GPT 5.6 Internal Testing Codename Revealed, Google Pays SpaceX $920M Monthly for Computing Power

GPT 5.6 enters internal testing as Google signs $920M/month computing deal with SpaceX.
OpenAI has started internal testing of GPT 5.6 (codenamed Kindle Alpha) showing significant base reasoning improvements without thinking mode. Google released Gemma 4 QAT checkpoints enabling 1GB mobile deployment, opened Gemini Omni to paid users, and signed a landmark $920M/month computing deal with SpaceX running through 2029. Anthropic launched double credits for Claude Cowork, while Riverflow 2.5 and NVIDIA Nemotron 3 Ultra expanded open-source options.
OpenAI Updates: GPT 5.6 Internal Testing Launched and Account Glitch Compensation
OpenAI has internally begun testing a new GPT 5.6 checkpoint, codenamed "Kindle Alpha," while discontinuing two previous checkpoints. In large model development, a "checkpoint" is a complete parameter snapshot at a specific stage of model training — research teams typically save multiple checkpoints to compare performance and roll back experiments. Using internal codenames is standard practice at major AI labs, facilitating communication while reducing outsiders' ability to infer technical details in case of leaks. Discontinuing old checkpoints usually signals that the new version has comprehensively surpassed its predecessors in overall evaluations.
According to the leaker, the leaked model test screenshots were produced without thinking mode enabled, suggesting that GPT 5.6 may have achieved significant improvements in base reasoning capabilities.
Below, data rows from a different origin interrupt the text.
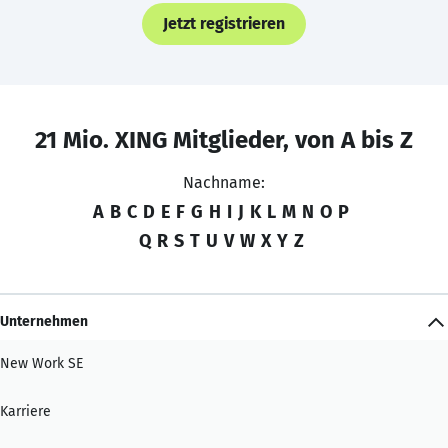
Jetzt registrieren
21 Mio. XING Mitglieder, von A bis Z
Nachname:
A
B
C
D
E
F
G
H
I
J
K
L
M
N
O
P
Q
R
S
T
U
V
W
X
Y
Z
Unternehmen
New Work SE
Karriere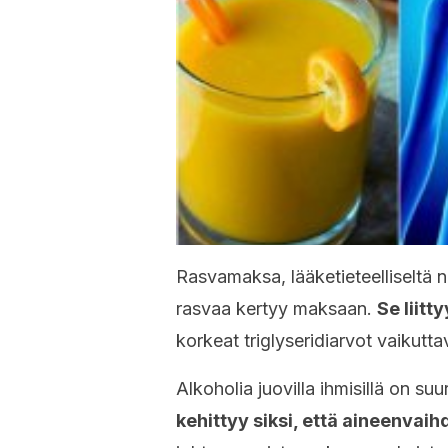
Rasvamaksa, lääketieteelliseltä ni
rasvaa kertyy maksaan.
Se liit
korkeat triglyseridiarvot vaikutt
Alkoholia juovilla ihmisillä on s
kehittyy siksi, että aineenvai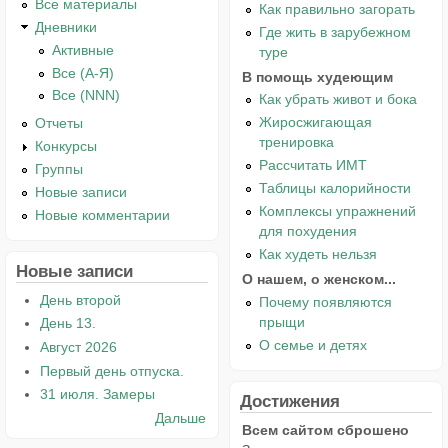
Все материалы
Как правильно загорать
Дневники
Где жить в зарубежном
Активные
туре
Все (А-Я)
В помощь худеющим
Все (NNN)
Как убрать живот и бока
Жиросжигающая
Отчеты
тренировка
Конкурсы
Рассчитать ИМТ
Группы
Таблицы калорийности
Новые записи
Комплексы упражнений
Новые комментарии
для похудения
Как худеть нельзя
Новые записи
О нашем, о женском...
День второй
Почему появляются
прыщи
День 13.
О семье и детях
Август 2026
Первый день отпуска.
31 июля. Замеры
Достижения
Дальше
Всем сайтом сброшено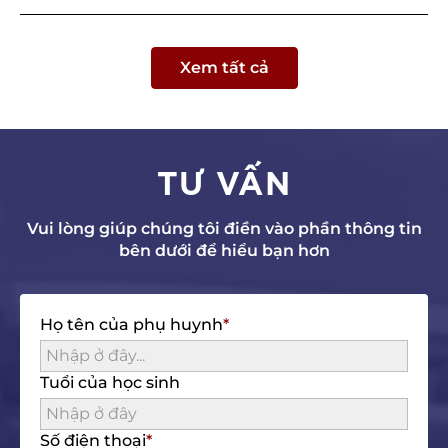
Xem tất cả
TƯ VẤN
Vui lòng giúp chúng tôi điền vào phần thông tin
bên dưới để hiểu bạn hơn
Họ tên của phụ huynh
Tuổi của học sinh
Số điện thoại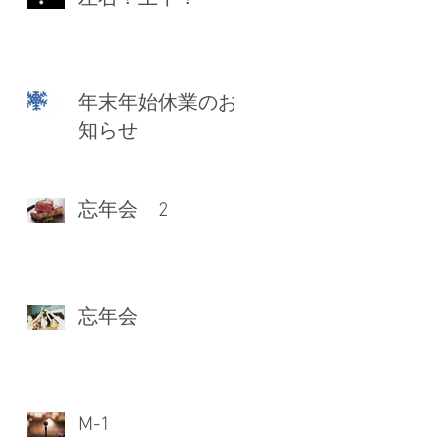
年末年始休業のお
知らせ
忘年会 2
忘年会
M-1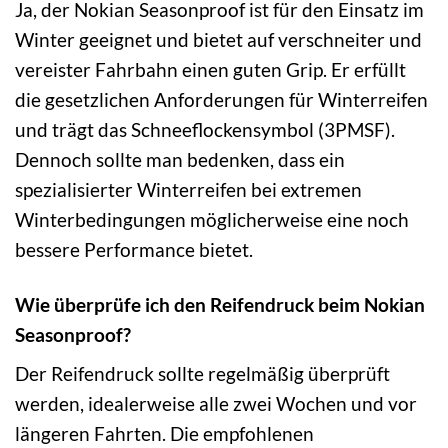
Ja, der Nokian Seasonproof ist für den Einsatz im
Winter geeignet und bietet auf verschneiter und
vereister Fahrbahn einen guten Grip. Er erfüllt
die gesetzlichen Anforderungen für Winterreifen
und trägt das Schneeflockensymbol (3PMSF).
Dennoch sollte man bedenken, dass ein
spezialisierter Winterreifen bei extremen
Winterbedingungen möglicherweise eine noch
bessere Performance bietet.
Wie überprüfe ich den Reifendruck beim Nokian
Seasonproof?
Der Reifendruck sollte regelmäßig überprüft
werden, idealerweise alle zwei Wochen und vor
längeren Fahrten. Die empfohlenen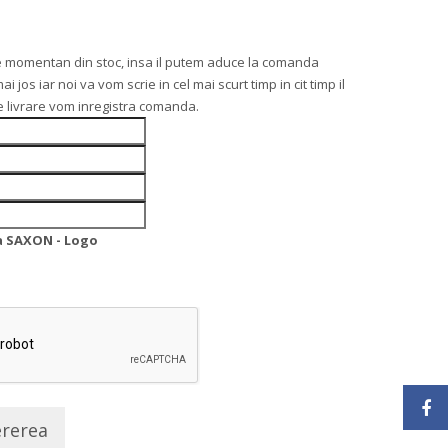
e momentan din stoc, insa il putem aduce la comanda
os iar noi va vom scrie in cel mai scurt timp in cit timp il
 livrare vom inregistra comanda.
a SAXON - Logo
ererea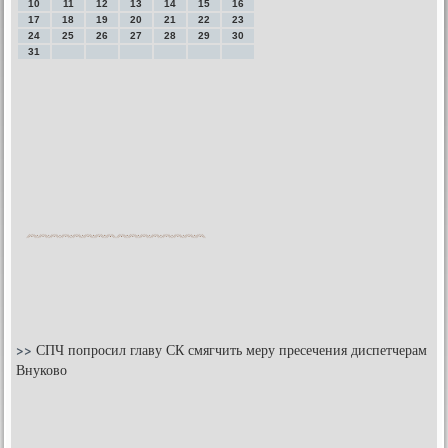
10
11
12
13
14
15
16
17
18
19
20
21
22
23
24
25
26
27
28
29
30
31
>>
СПЧ попросил главу СК смягчить меру пресечения диспетчерам
Внуково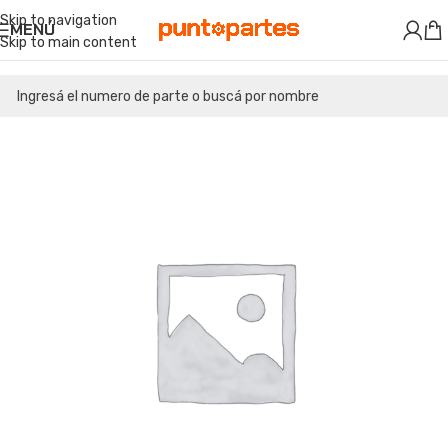
Skip to navigation
MENÚ
Skip to main content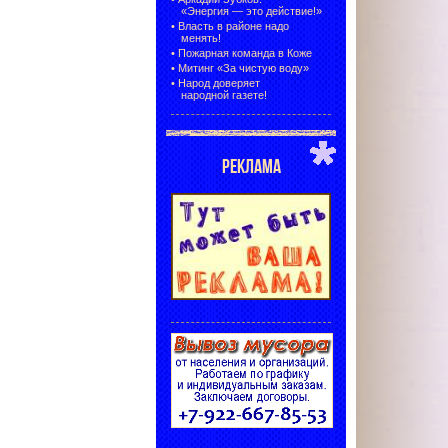
«Энергия — это действие!»
•
Власть в районе надо
менять!
•
Пожарная команда в Коже
•
Митинг «За чистую воду»
•
Народ доверяет
народной газете!
РЕКЛАМА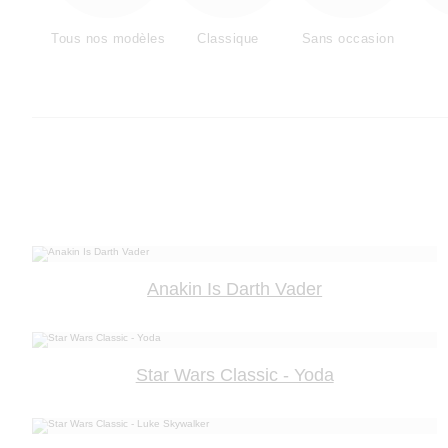
Tous nos modèles
Classique
Sans occasion
Anakin Is Darth Vader
Star Wars Classic - Yoda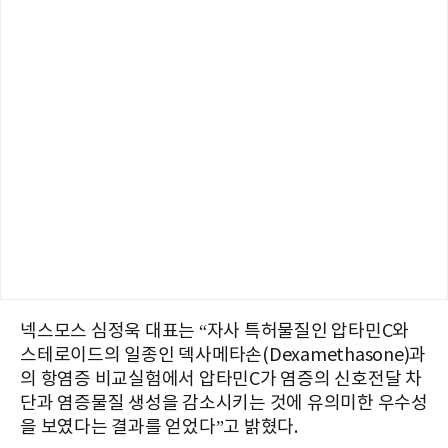
넥스모스 심정욱 대표는 “자사 특허물질인 압타민C와
스테로이드의 일종인 덱사메타손(Dexamethasone)과
의 항염증 비교실험에서 압타민C가 염증의 신호전달 차
단과 염증물질 생성을 감소시키는 것에 유의미한 우수성
을 보였다는 결과를 얻었다”고 밝혔다.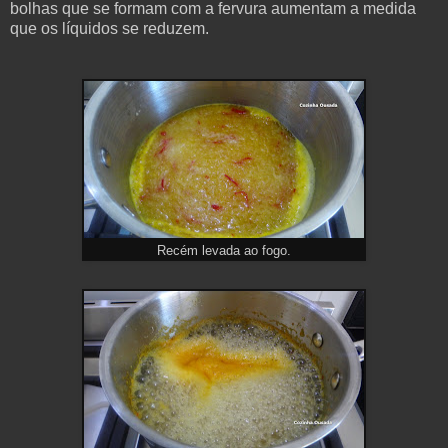
bolhas que se formam com a fervura aumentam a medida
que os líquidos se reduzem.
Recém levada ao fogo.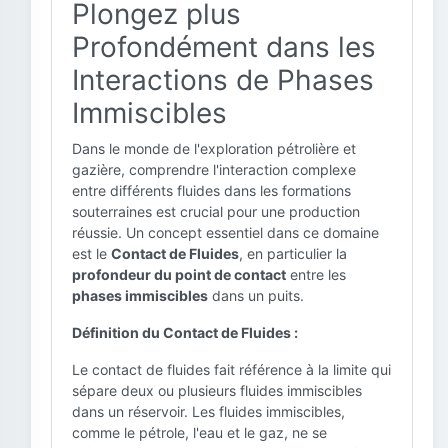
Plongez plus
Profondément dans les
Interactions de Phases
Immiscibles
Dans le monde de l'exploration pétrolière et
gazière, comprendre l'interaction complexe
entre différents fluides dans les formations
souterraines est crucial pour une production
réussie. Un concept essentiel dans ce domaine
est le
Contact de Fluides
, en particulier la
profondeur du point de contact
entre les
phases immiscibles
dans un puits.
Définition du Contact de Fluides :
Le contact de fluides fait référence à la limite qui
sépare deux ou plusieurs fluides immiscibles
dans un réservoir. Les fluides immiscibles,
comme le pétrole, l'eau et le gaz, ne se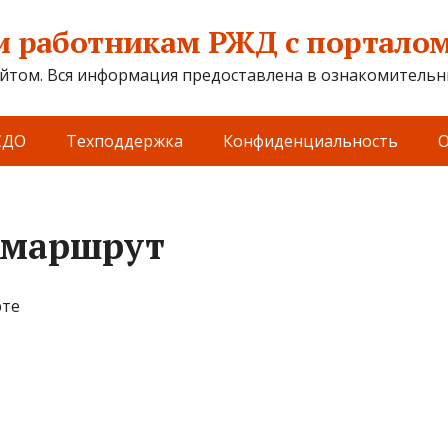
 работникам РЖД с порталом 
йтом. Вся информация предоставлена в ознакомительны
СДО
Техподдержка
Конфиденциальность
О
 маршрут
рте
Notably, current mainstream reasoning models operate in two modes: base mode and thinking mode (Chain-of-Thought), where the latter consumes more computational resources for explicit step-by-step reasoning to improve accuracy. If GPT 5.6 performs strongly without thinking mode activated, it indicates that the foundation model itself has made a substantial leap in capability rather than relying on additional computation during inference — this represents a more fundamental advancement at the technical level.
On a related note, OpenAI recently mistakenly banned some users' ChatGPT accounts due to a system glitch. The company has been progressively restoring account access and compensating affected subscribers with a one-month subscription extension. This incident also serves as a reminder for users to pay attention to account security and platform stability.
Additionally, OpenAI's Codex tool received feature updates, including a new settings search function, along with improvements to full-screen conversations, message notifications, and other details to further enhance the developer experience.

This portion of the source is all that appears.